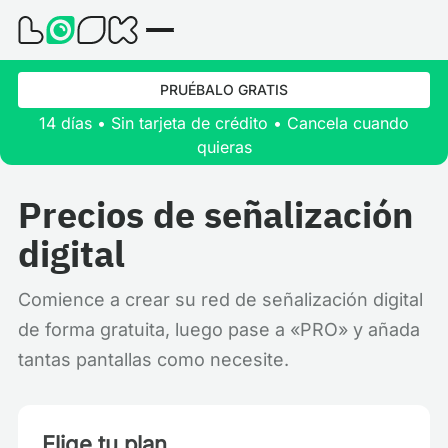
PRUÉBALO GRATIS
14 días • Sin tarjeta de crédito • Cancela cuando
quieras
Precios de señalización
digital
Comience a crear su red de señalización digital
de forma gratuita, luego pase a «PRO» y añada
tantas pantallas como necesite.
Elige tu plan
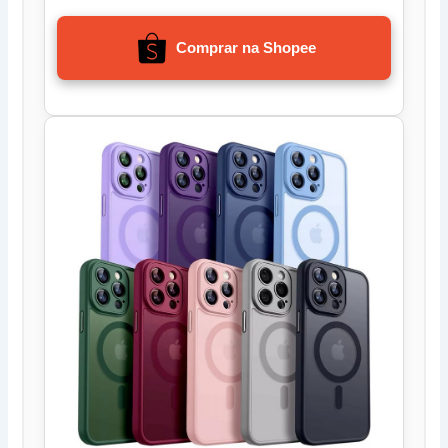
Comprar na Shopee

→ **WHAT TO PRODUCE**
Select all lines in the listing that include the word "señalización".

→ **REPLY TO THE TASK**
Precios de señalización
Comience a crear su red de señalización digital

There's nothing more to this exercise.